Annalisa opinions bring together the BEANs for the performance rates of each option on each criterion with the criteria importance weights of the person owning the decision. For some criteria the person is the best source of the BEANs, since they are the expert, e.g. on how difficult it is to visit a clinic or to use a particular medication route. For other criteria we will want to derive the estimates from relevant studies. Studies are conventionally evaluated on a hierarchy of evidential quality that reflects both the study design and its implementation in the research. The scale runs from a meta-analysis of high-quality randomised controlled trials to an anecdote (\'what my mate in the pub thinks\'). An explicit or implicit cut-off is often applied on the scale to separate what is regarded as \'real\' evidence from that regarded as not meeting an \'acceptable\' standard of evidential quality.
Since research is very unequally funded and conducted across relevant patient-important criteria, a DecisionAL will almost invariably contain criteria for which the \'evidence quality\' varies from good to poor by such conventional standards, often falling below proposed cut-offs or thresholds.
The simple, quality unadjusted Annalisa opinion treats the BEANs for every criterion as equal, irrespective of their quality.
The Quality Adjusted Opinion (QAO) reflects the opinion of the producers on the quality of the evidence underlying each criterion.
The DecisionAL producers draws on conventional grading techniques to arrive at an overall characterisation of the Evidential Quality of the Ratings (EQR) for each criterion. This is a number between 0 (worthless as evidence, lacking all quality) to 1 (of the highest possible quality). For each criterion the EQR has to reflect any differences in evidential quality across all the options, for that criterion.
If the quality for each criterion was assessed as 1, the quality-adjusted scores and hence the QAO, would be the same as those in the unadjusted Annalisa. If the the same EQR is assigned to every criterion, but not 1, the quality-adjusted scores would all be lower - but no different relative to one another.
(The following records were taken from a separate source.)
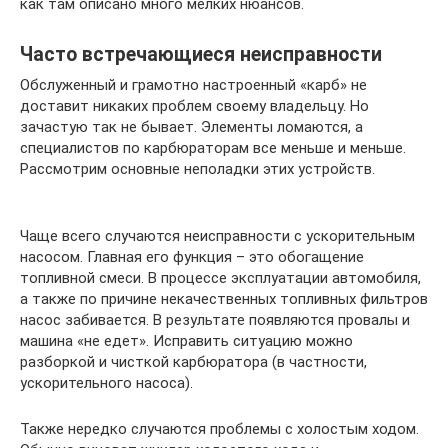
как там описано много мелких нюансов.
Часто встречающиеся неисправности
Обслуженный и грамотно настроенный «карб» не
доставит никаких проблем своему владельцу. Но
зачастую так не бывает. Элементы ломаются, а
специалистов по карбюраторам все меньше и меньше.
Рассмотрим основные неполадки этих устройств.
Чаще всего случаются неисправности с ускорительным
насосом. Главная его функция – это обогащение
топливной смеси. В процессе эксплуатации автомобиля,
а также по причине некачественных топливных фильтров
насос забивается. В результате появляются провалы и
машина «не едет». Исправить ситуацию можно
разборкой и чисткой карбюратора (в частности,
ускорительного насоса).
Также нередко случаются проблемы с холостым ходом.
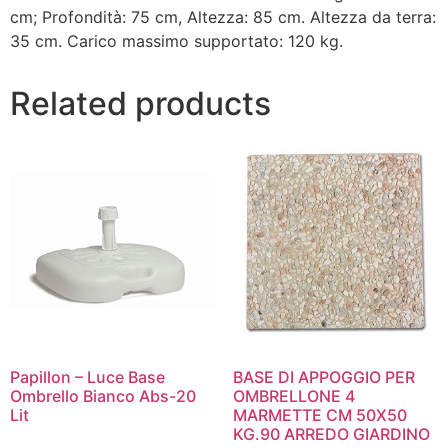
cm; Profondità: 75 cm, Altezza: 85 cm. Altezza da terra:
35 cm. Carico massimo supportato: 120 kg.
Related products
Papillon – Luce Base
BASE DI APPOGGIO PER
Ombrello Bianco Abs-20
OMBRELLONE 4
Lit
MARMETTE CM 50X50
KG.90 ARREDO GIARDINO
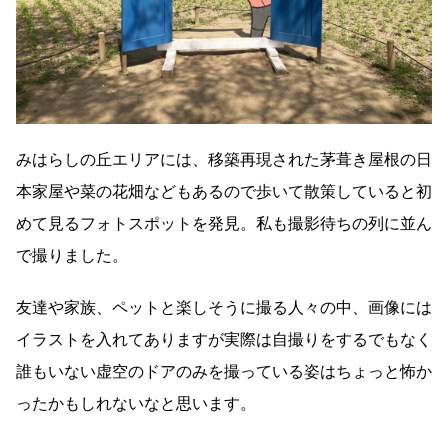
みはらしの丘エリアには、移築再現された茅葺き屋根の日
本家屋や菜の花畑などもあるので歩いて散策していると初
めて見るフォトスポットを発見。私も撮影待ちの列に並ん
で撮りました。
友達や家族、ペットと楽しそうに撮る人々の中、画像には
イラストを入れてありますが実際は自撮りをするでもなく
誰もいない虚空のドアのみを撮っている姿はちょっと怖か
ったかもしれないなと思います。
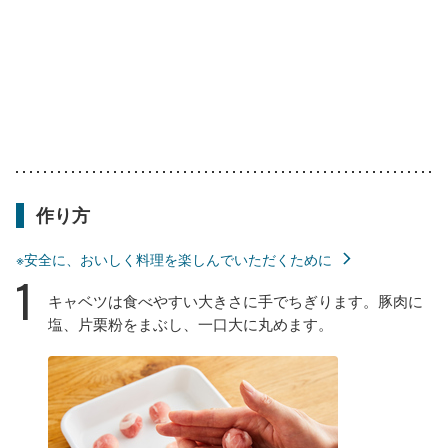
作り方
※安全に、おいしく料理を楽しんでいただくために
1
キャベツは食べやすい大きさに手でちぎります。豚肉に
塩、片栗粉をまぶし、一口大に丸めます。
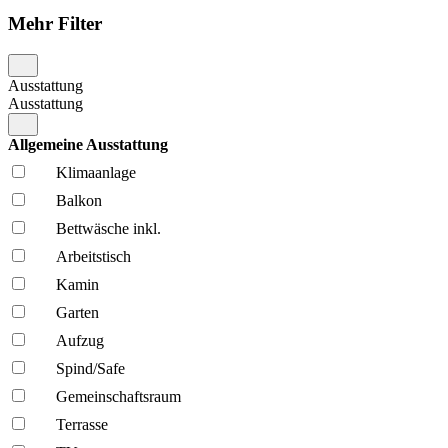
Mehr Filter
Ausstattung
Ausstattung
Allgemeine Ausstattung
Klima­anlage
Balkon
Bettwäsche inkl.
Arbeitstisch
Kamin
Garten
Aufzug
Spind/Safe
Gemeinschafts­raum
Terrasse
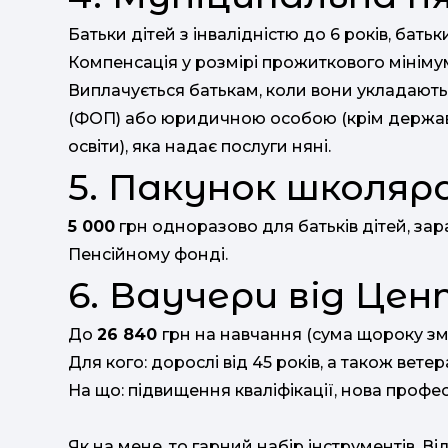
Батьки дітей з інвалідністю до 6 років, батьк
Компенсація у розмірі прожиткового мініму
Виплачується батькам, коли вони укладают
(ФОП) або юридичною особою (крім державн
освіти), яка надає послуги няні.
5. Пакунок школяр
5 000
грн одноразово для батьків дітей, зара
Пенсійному фонді.
6. Ваучери від Це
До
26 840
грн на навчання (сума щороку зм
Для кого: дорослі від 45 років, а також вете
На що: підвищення кваліфікації, нова профес
Як на мене, то гарний набір інструментів. Від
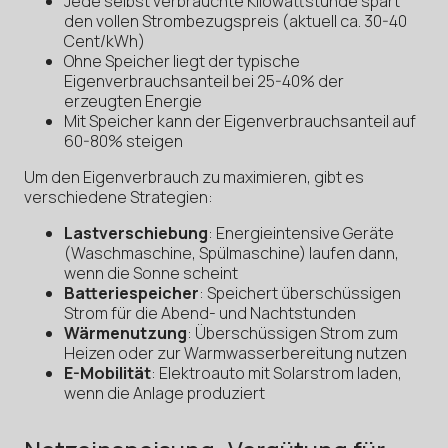
Jede selbst verbrauchte Kilowattstunde spart
den vollen Strombezugspreis (aktuell ca. 30-40
Cent/kWh)
Ohne Speicher liegt der typische
Eigenverbrauchsanteil bei 25-40% der
erzeugten Energie
Mit Speicher kann der Eigenverbrauchsanteil auf
60-80% steigen
Um den Eigenverbrauch zu maximieren, gibt es
verschiedene Strategien:
Lastverschiebung
: Energieintensive Geräte
(Waschmaschine, Spülmaschine) laufen dann,
wenn die Sonne scheint
Batteriespeicher
: Speichert überschüssigen
Strom für die Abend- und Nachtstunden
Wärmenutzung
: Überschüssigen Strom zum
Heizen oder zur Warmwasserbereitung nutzen
E-Mobilität
: Elektroauto mit Solarstrom laden,
wenn die Anlage produziert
The QAO is produced by adjusting the person\'s weightings for the various criteria by the EQRs for them.
In our (purely hypothetical) example both quantity and quality of life are weighted 50% and the unadjusted opinion favours more exercise because of the ratings.
If the EQR for quantity of life was 80% (very strong evidence), then its Quality-Adjusted Weight (QAW) is 50% x 80% or 40%...provisionally. We say provisionally, because the QAWs for all criteria must add to 100%, so the final QAW for any one criterion will depend on that of all the other QAWs. So let’s imagine the producers assessed the evidence on quality of life as weak and gave it an EQR of 20%, meaning its provisional QAW would be 50% x 20% or 10%. The two provisional QAWs being .4 and .1, the final normalised ones are .8 and .2. And better nutrition now has the higher score, whereas the unadjusted opinion was in favour of more exercise.
Note that the QAO will depend on the criterion importance weightings of the person. While the producers have provided a consensus EQR for each criterion, these are applied to the individual respondent\'s weightings. So if one person gave low weight to a criterion with a low EQR, such as 20% to quality of life, the QAO will differ very little from the unadjusted one. On the other hand, if they give a high weight to it, this greater importance could overcome the weak evidence. In a revised example, with quantity of life weighted 20% and quality of life 80%, the evidential quality adjustment is insufficient to flip the opinion in favour of better nutrition.
Whereas at lower weights for quality of life (such as 70%) it will do so.